Souvenirs de la Marquise de Créquy de 1710 à 1803/Tome 2/09
CHAPITRE VIII
À notre passage en Provence, nous n’avions pu voir M. de Marseille qui ne sortait guère de sa ville épiscopale, et qui nous avait fait conseiller de n’y pas séjourner avant qu’elle ne fût tout-à-fait purgée de l’air de la peste[1]. M. de Créquy voulut rentrer en France par la Provence, où il avait tenu garnison dans sa première jeunesse, et où il avait commandé depuis ce temps-là. Il voulut revoir encore une fois sa chère Provence et ce digne M. de Marseille, qui nous reçut avec une cordialité paternelle. Son pauvre palais était resté dans un état de délabrement et de nudité qui me parut attendrissant ; nous y mangeâmes sur de la faïence. « Je n’ai conservé que ma croix d’or et ma crosse d’argent doré, » nous dit-il un jour, avec une simplicité qui me fit venir des larmes aux yeux : « Personne n’a voulu me les acheter ; mais tous les orfèvres en ont payé cent fois la valeur, et à plus de vingt reprises. Quand je n’avais plus rien, je renvoyais ma crosse et ma croix se promener dans toutes les rues de Marseille, afin d’y trouver un acheteur de porte en porte ; on me les a toujours rapportées quant et quant des boisseaux d’écus. C’était comme un talisman chrétien. »
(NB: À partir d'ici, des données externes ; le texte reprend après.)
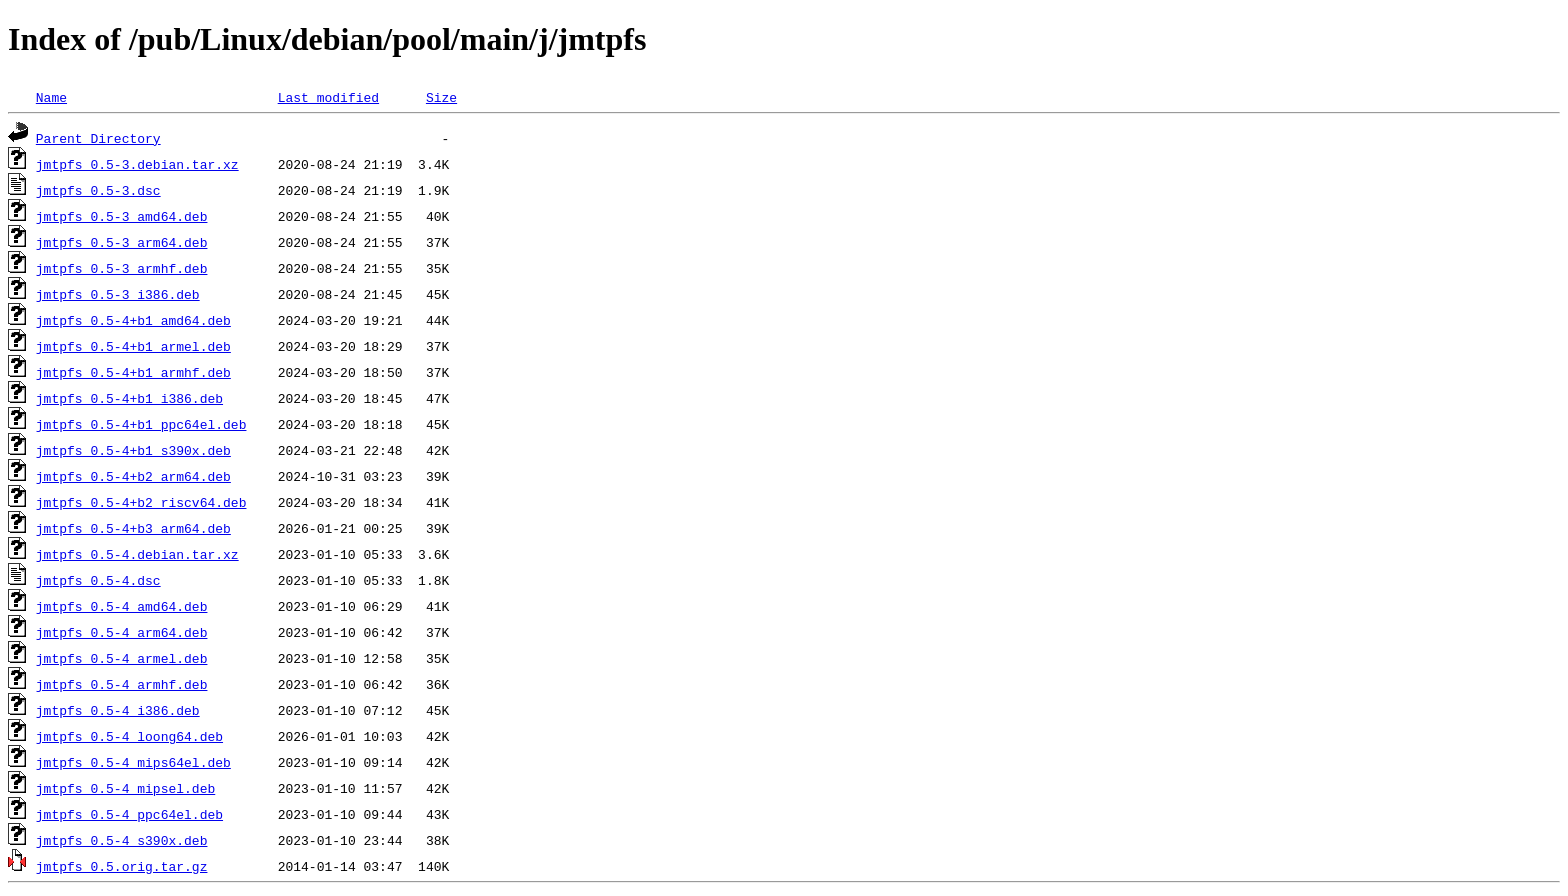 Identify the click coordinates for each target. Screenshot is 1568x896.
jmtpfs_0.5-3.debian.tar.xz (137, 164)
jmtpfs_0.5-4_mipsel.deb (125, 788)
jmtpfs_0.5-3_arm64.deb (122, 242)
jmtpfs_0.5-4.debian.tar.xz (137, 554)
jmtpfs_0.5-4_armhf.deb (122, 684)
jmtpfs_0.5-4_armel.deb (122, 658)
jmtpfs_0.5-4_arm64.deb (122, 632)
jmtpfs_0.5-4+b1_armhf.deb (133, 372)
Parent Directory (98, 138)
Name (51, 97)
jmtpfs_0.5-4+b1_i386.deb (129, 398)
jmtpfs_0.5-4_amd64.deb (122, 606)
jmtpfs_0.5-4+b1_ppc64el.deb (141, 424)
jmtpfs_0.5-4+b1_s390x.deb (133, 450)
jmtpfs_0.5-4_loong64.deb (129, 736)
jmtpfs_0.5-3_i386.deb (118, 294)
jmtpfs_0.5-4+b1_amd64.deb (133, 320)
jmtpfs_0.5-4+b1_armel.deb (133, 346)
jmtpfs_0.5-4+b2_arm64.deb (133, 476)
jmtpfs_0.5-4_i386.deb (118, 710)
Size (441, 97)
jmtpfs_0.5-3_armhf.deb (122, 268)
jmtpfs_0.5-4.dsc (98, 580)
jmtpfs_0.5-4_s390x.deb (122, 840)
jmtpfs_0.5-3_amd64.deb (122, 216)
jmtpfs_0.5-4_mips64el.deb (133, 762)
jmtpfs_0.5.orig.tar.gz (122, 866)
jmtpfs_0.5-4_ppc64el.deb (129, 814)
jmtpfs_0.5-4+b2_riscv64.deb (141, 502)
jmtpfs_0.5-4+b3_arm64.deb (133, 528)
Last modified (328, 97)
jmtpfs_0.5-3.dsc (98, 190) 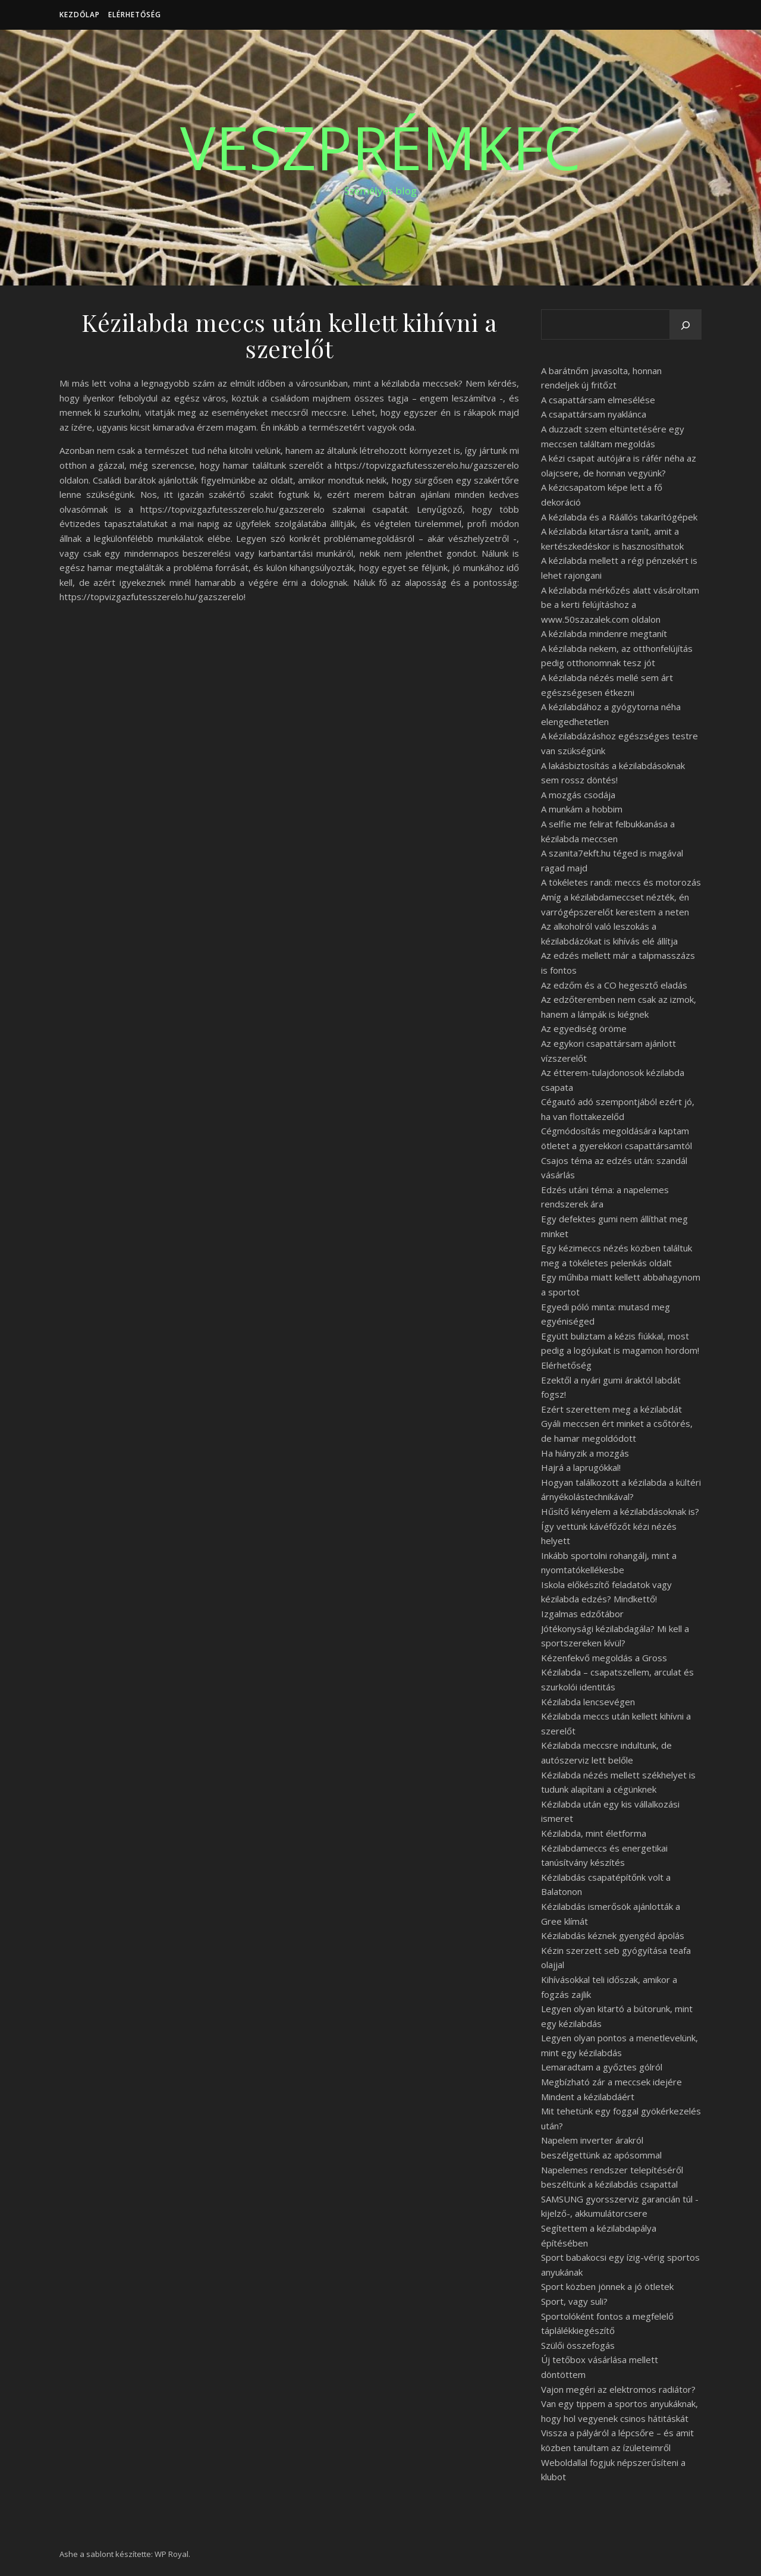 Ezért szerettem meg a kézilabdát (611, 1409)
Cinquante mille individus avaient péri dans Marseille, c’est-à-dire environ moitié des habitans de cette grande ville ; presque tous les prêtres et les religieux qui soignaient les pestiférés avaient succombé, soit à l’excès de la fatigue, soit aux atteintes de la contagion ; il n’en était resté debout autour de leur Évêque que trois ou quatre, en y comprenant un jeune sous-diacre appelé M. de Bournazel et digne neveu de ce grand Prélat. C’était un ange de bonté, de douceur et de beauté parfaite. Ce jeune Abbé m’a donné la liste de ces victimes de la charité chrétienne et sacerdotale, au nombre de 240 ecclésiastiques ; savoir : soixante-six prêtres séculiers, quarante-deux Capucins, trente-deux frères de l’Observance, vingt-huit franciscains Récollets, trente-trois Augustins, vingt-et-un Jésuites et pas un Oratorien. À propos des RR. PP. Jésuites, il est à noter que leur communauté de Marseille était peu nombreuse, et qu’il n’en avait survécu que deux sur vingt-trois. Mais écoutons parler l’Évêque de Marseille à ses malheureux diocésains :
« La mort a fauché jusque sous nos pieds, Ô Nos très chers Frères ; la peste a gagné le toit du pasteur, où tous nos officiers et domestiques en sont frappés. N’allez plus nous chercher dans un palais ; notre seule place est dans les églises et les voies publiques, à la porte de notre cathédrale, au milieu des rues de cette ville affligée, partout où nous pourrons trouver des malades à soulager et des infortunés à bénir. Sans entrer ici dans le secret de tant de familles et de tant de maisons désolées par les horreurs de la peste et de la faim, où l’on n’entendait autre chose que cris d’angoisses, où des corps morts pourrissaient à côté des malades, et souvent sur une même couche ; sans parler de toutes les horreurs qui n’ont pas été publiques et dont notre cœur de père est resté navré, de quels spectacles affreux n’avons-nous pas été, pendant quatre mois, Nos très chers Frères, et ne sommes-nous pas encore les témoins ! Nous avons vu toutes les rues de cette ville bordées des deux côtés par des cadavres à demi corrompus, et si remplies de hardes, de meubles et autres effets pestiférés jetés par les fenêtres, que nous ne savions où mettre les pieds, ni comment y trouver place pour soigner les pauvres malades, administrer les sacremens de l’église et consoler les mourans. Nous avons vu toutes les places publiques et toutes les portes des églises traversées par des entassemens de cadavres, en plus d’un endroit dévorés par des chiens. Nous avons vu tous ces moribons tendre vers nous leurs mains suppliantes, en nous témoignant une sainte joie de ce qu’ils nous revoyaient auprès d’eux, encore une fois, avant que de mourir, et pour nous demander notre absolution pastorale. Ah ! Nos très chers Frères ! allons nous réfugier dans les plaies sacrées du cœur de Jésus. »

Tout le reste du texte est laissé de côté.